STAMBERG: The next day, back on the set, Bette Davis arrived carrying a little box tied with a ribbon. She handed it to Robert Gary. Here. More than 40 years later he reaches toward a cluttered shelf.

Mr. GARY: I think I still have it.

(Soundbite of cat meowing)

STAMBERG: This very nice black cat wants to be interviewed.

Mr. GARY: Yeah. Ah, yes, here it is. Worse for wear. So I said - I opened the little box, out comes this little doll.

STAMBERG: It's a small painted wooden Pinocchio-like figure with a tiny button on the top of its head.

Mr. GARY: I'm looking at it and I'm trying to figure it out and Bette's watching me look at it. Finally she says, next time an actress tells you that you're wrong in a matching, she says, you just take this doll and do this.

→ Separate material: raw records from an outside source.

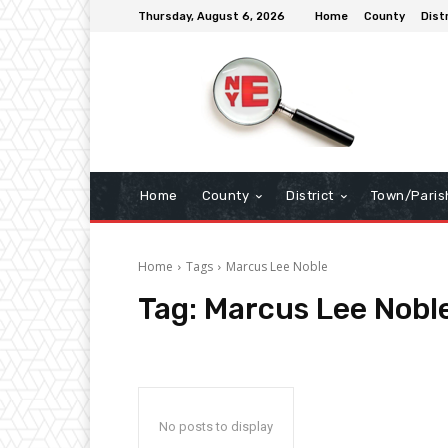
Thursday, August 6, 2026
Home
County
Dist
Home
County
District
Town/Paris
Home
Tags
Marcus Lee Noble
Tag:
Marcus Lee Nobl
No posts to display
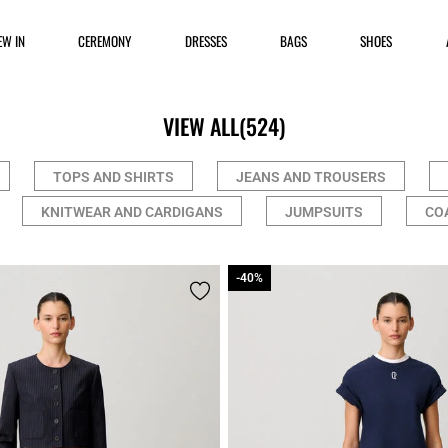
EW IN
CEREMONY
DRESSES
BAGS
SHOES
VIEW ALL
(524)
TOPS AND SHIRTS
JEANS AND TROUSERS
KNITWEAR AND CARDIGANS
JUMPSUITS
CO
-40%
-40%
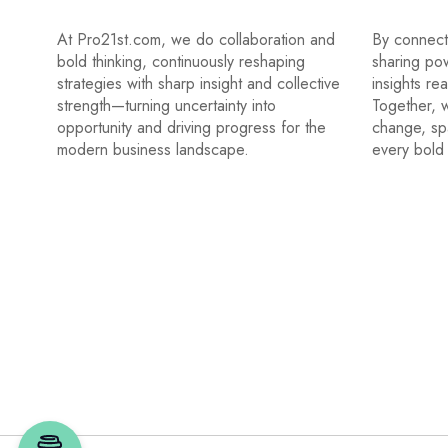
At Pro21st.com, we do collaboration and
By connecti
bold thinking, continuously reshaping
sharing po
strategies with sharp insight and collective
insights re
strength—turning uncertainty into
Together, w
opportunity and driving progress for the
change, sp
modern business landscape.
every bold 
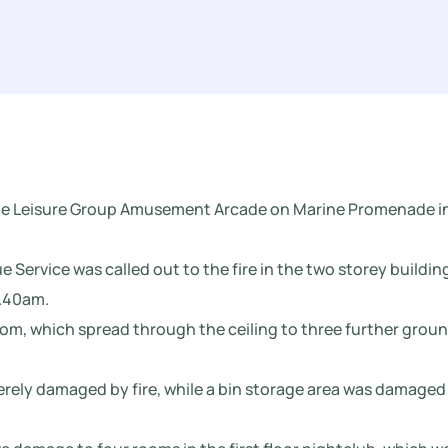
lkie Leisure Group Amusement Arcade on Marine Promenade i
 Service was called out to the fire in the two storey buildin
2.40am.
room, which spread through the ceiling to three further grou
rely damaged by fire, while a bin storage area was damaged 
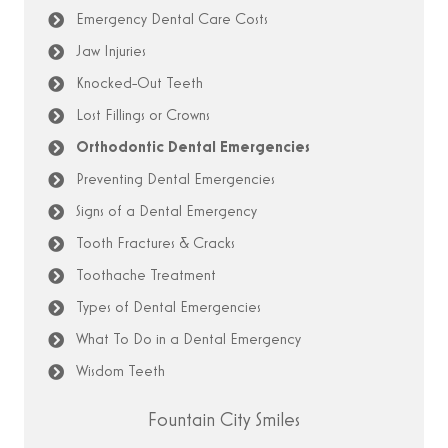
Emergency Dental Care Costs
Jaw Injuries
Knocked-Out Teeth
Lost Fillings or Crowns
Orthodontic Dental Emergencies
Preventing Dental Emergencies
Signs of a Dental Emergency
Tooth Fractures & Cracks
Toothache Treatment
Types of Dental Emergencies
What To Do in a Dental Emergency
Wisdom Teeth
Fountain City Smiles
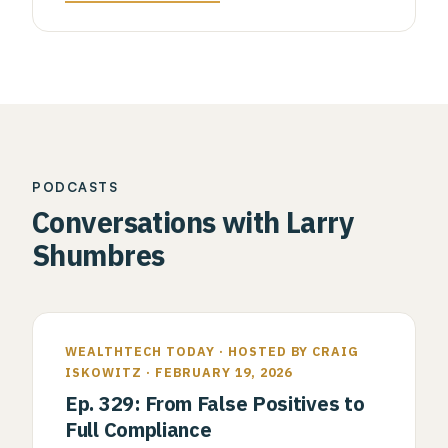
PODCASTS
Conversations with Larry
Shumbres
WEALTHTECH TODAY · HOSTED BY CRAIG
ISKOWITZ · FEBRUARY 19, 2026
Ep. 329: From False Positives to
Full Compliance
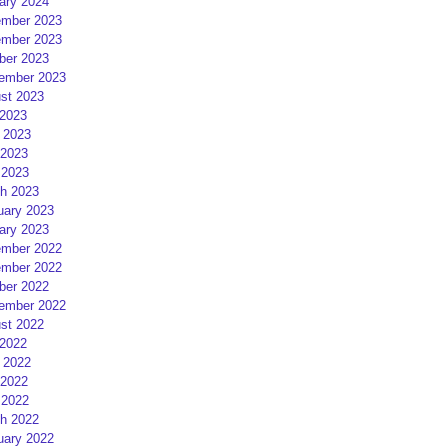
ary 2024
mber 2023
mber 2023
ber 2023
ember 2023
st 2023
 2023
 2023
2023
 2023
h 2023
uary 2023
ary 2023
mber 2022
mber 2022
ber 2022
ember 2022
st 2022
 2022
 2022
2022
 2022
h 2022
uary 2022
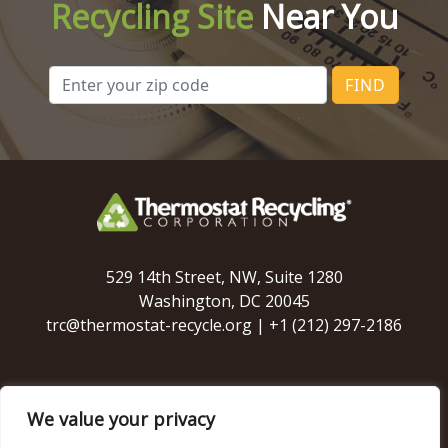
Recycling Site
Near You
FIND
529 14th Street, NW, Suite 1280
Washington, DC 20045
trc@thermostat-recycle.org
|
+1 (212) 297-2186
We value your privacy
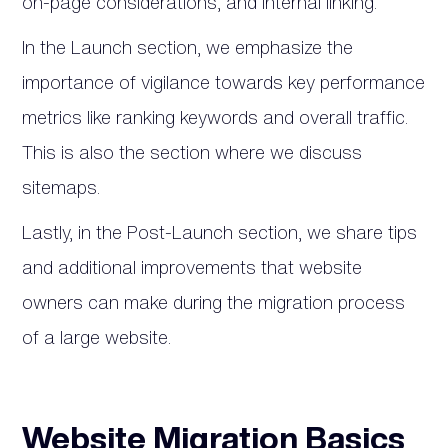
on-page considerations, and internal linking.
In the Launch section, we emphasize the
importance of vigilance towards key performance
metrics like ranking keywords and overall traffic.
This is also the section where we discuss
sitemaps.
Lastly, in the Post-Launch section, we share tips
and additional improvements that website
owners can make during the migration process
of a large website.
Website Migration Basics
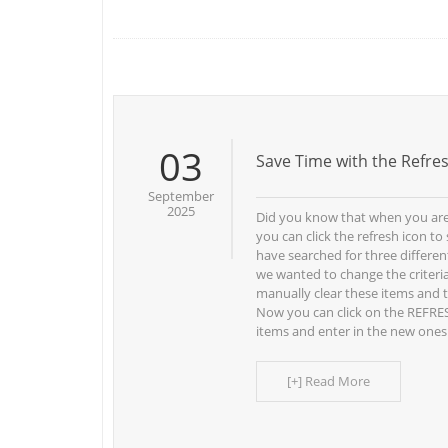
03
Save Time with the Refre
September
2025
Did you know that when you are
you can click the refresh icon t
have searched for three differen
we wanted to change the criteria
manually clear these items and 
Now you can click on the REFRES
items and enter in the new ones
[+] Read More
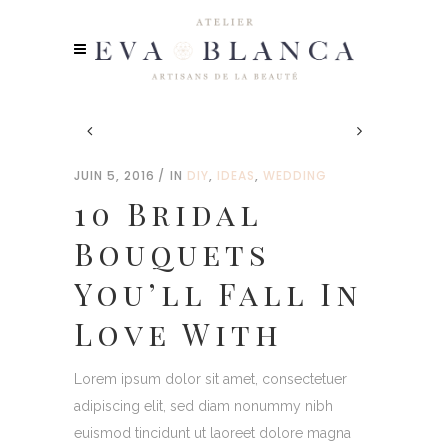
JUIN 5, 2016
IN
DIY
,
IDEAS
,
WEDDING
10 Bridal
Bouquets
You’ll Fall In
Love With
Lorem ipsum dolor sit amet, consectetuer
adipiscing elit, sed diam nonummy nibh
euismod tincidunt ut laoreet dolore magna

STAMBERG: The little doll, when you push a button and the doll sticks its tongue out.

Mr. GARY: So I've kept that obviously.

STAMBERG: Script supervisor Robert Gary treasures his memories of working with Bette Davis. Like everyone who knew her, Gary has a choice Davis quote.

Mr. GARY: When they want a broad with balls they call me.

STAMBERG: And when they didn't call, the actress took matters into her own hands. A few days after she finished shooting "Whatever Happened to Baby Jane?" and many months before she was cast in "Hush, Hush Sweet Charlotte," an ad ran in the trade papers listed under Situation Wanted, Women: Mother of three, 10, 11, and 15, divorcee, American, 30 years experience as an actress in motion pictures, mobile still and more affable than rumor would have it, wants steady employment in Hollywood, has had Broadway, Bette Davis, references upon request.

The eyes, the stride, the taking over the room quality in every single scene, Bette Davis may have been born 100 years ago today, but her talent and allegiance to work are reborn every time you watch one of her films.